Supplied entries »
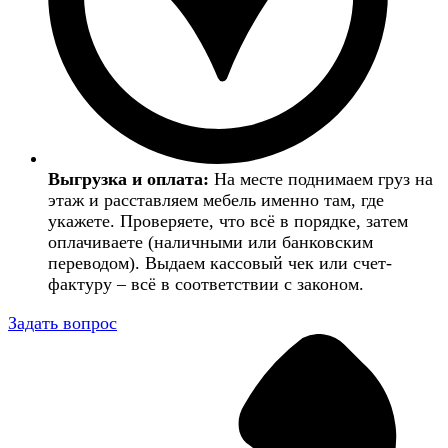
Выгрузка и оплата:
На месте поднимаем груз на
этаж и расставляем мебель именно там, где
укажете. Проверяете, что всё в порядке, затем
оплачиваете (наличными или банковским
переводом). Выдаем кассовый чек или счет-
фактуру – всё в соответствии с законом.
Задать вопрос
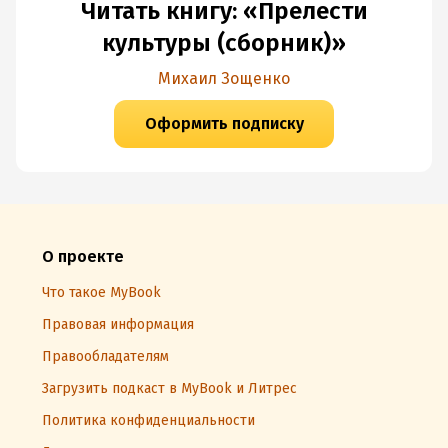
Читать книгу: «Прелести
культуры (сборник)»
Михаил Зощенко
Оформить подписку
О проекте
Что такое MyBook
Правовая информация
Правообладателям
Загрузить подкаст в MyBook и Литрес
Политика конфиденциальности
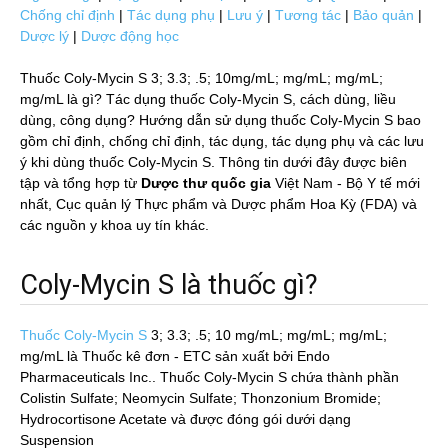
Chống chỉ định
|
Tác dụng phụ
|
Lưu ý
|
Tương tác
|
Bảo quản
|
Dược lý
|
Dược động học
Thuốc Coly-Mycin S 3; 3.3; .5; 10mg/mL; mg/mL; mg/mL;
mg/mL là gì? Tác dụng thuốc Coly-Mycin S, cách dùng, liều
dùng, công dụng? Hướng dẫn sử dụng thuốc Coly-Mycin S bao
gồm chỉ định, chống chỉ định, tác dụng, tác dụng phụ và các lưu
ý khi dùng thuốc Coly-Mycin S. Thông tin dưới đây được biên
tập và tổng hợp từ
Dược thư quốc gia
Việt Nam - Bộ Y tế mới
nhất, Cục quản lý Thực phẩm và Dược phẩm Hoa Kỳ (FDA) và
các nguồn y khoa uy tín khác.
Coly-Mycin S là thuốc gì?
Thuốc Coly-Mycin S
3; 3.3; .5; 10 mg/mL; mg/mL; mg/mL;
mg/mL
là Thuốc kê đơn - ETC sản xuất bởi Endo
Pharmaceuticals Inc.. Thuốc Coly-Mycin S chứa thành phần
Colistin Sulfate; Neomycin Sulfate; Thonzonium Bromide;
Hydrocortisone Acetate và được đóng gói dưới dạng
Suspension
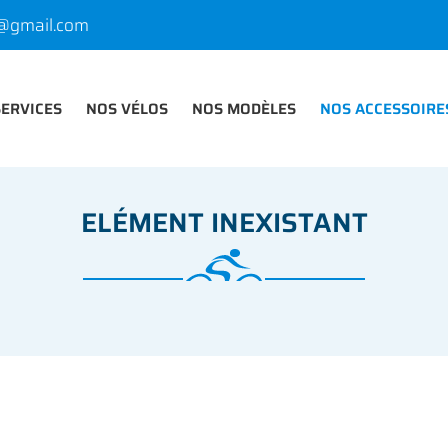
SERVICES
NOS VÉLOS
NOS MODÈLES
NOS ACCESSOIRE
ELÉMENT INEXISTANT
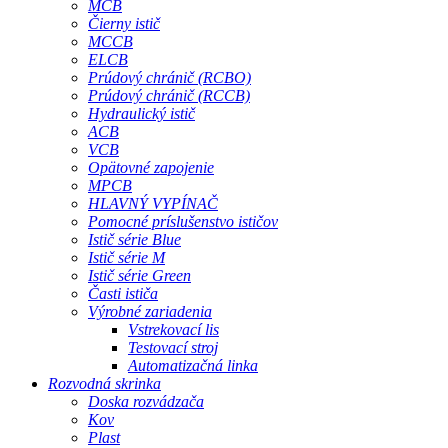
MCB
Čierny istič
MCCB
ELCB
Prúdový chránič (RCBO)
Prúdový chránič (RCCB)
Hydraulický istič
ACB
VCB
Opätovné zapojenie
MPCB
HLAVNÝ VYPÍNAČ
Pomocné príslušenstvo ističov
Istič série Blue
Istič série M
Istič série Green
Časti ističa
Výrobné zariadenia
Vstrekovací lis
Testovací stroj
Automatizačná linka
Rozvodná skrinka
Doska rozvádzača
Kov
Plast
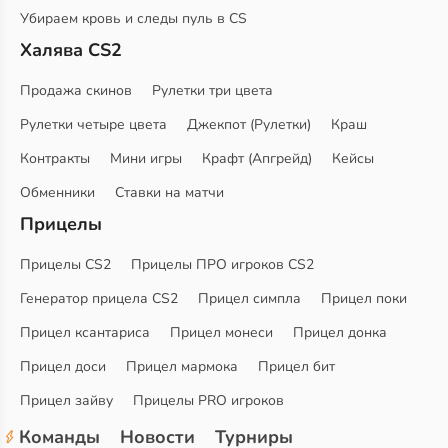
Убираем кровь и следы пуль в CS
Халява CS2
Продажа скинов
Рулетки три цвета
Рулетки четыре цвета
Джекпот (Рулетки)
Краш
Контракты
Мини игры
Крафт (Апгрейд)
Кейсы
Обменники
Ставки на матчи
Прицелы
Прицелы CS2
Прицелы ПРО игроков CS2
Генератор прицела CS2
Прицел симпла
Прицел поки
Прицел ксантариса
Прицел монеси
Прицел донка
Прицел доси
Прицел мармока
Прицел бит
Прицел зайву
Прицелы PRO игроков
Команды
Новости
Турниры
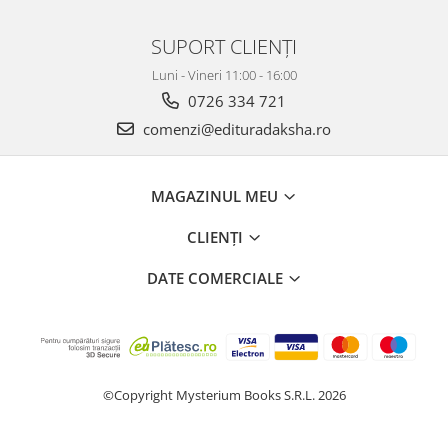
SUPORT CLIENȚI
Luni - Vineri 11:00 - 16:00
0726 334 721
comenzi@edituradaksha.ro
MAGAZINUL MEU
CLIENȚI
DATE COMERCIALE
©Copyright Mysterium Books S.R.L. 2026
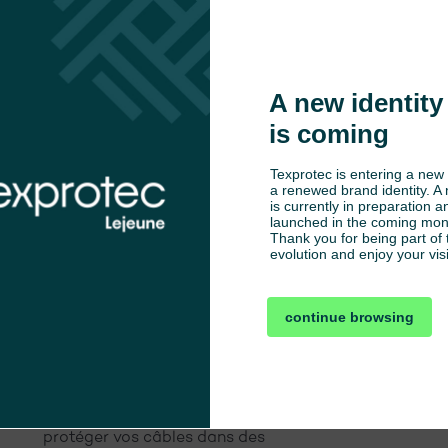
TWIST SW-FR
GAI
A new identity 
is coming
Texprotec is entering a new 
a renewed brand identity. A 
is currently in preparation an
launched in the coming mont
Thank you for being part of t
evolution and enjoy your visi
continue browsing
Anti-
Self-
EMI
abrasion
wrapping
La tresse TWIST-FR est la solution
Gaine
auto-enveloppante pour maintenir et
élect
protéger vos câbles dans des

Brief »
Go through the listing above and pull out each line containing the word "Dược".

Output below »
Dược lý
Dược động học
nhất, Cục quản lý Thực phẩm và Dược phẩm Hoa Kỳ (FDA) và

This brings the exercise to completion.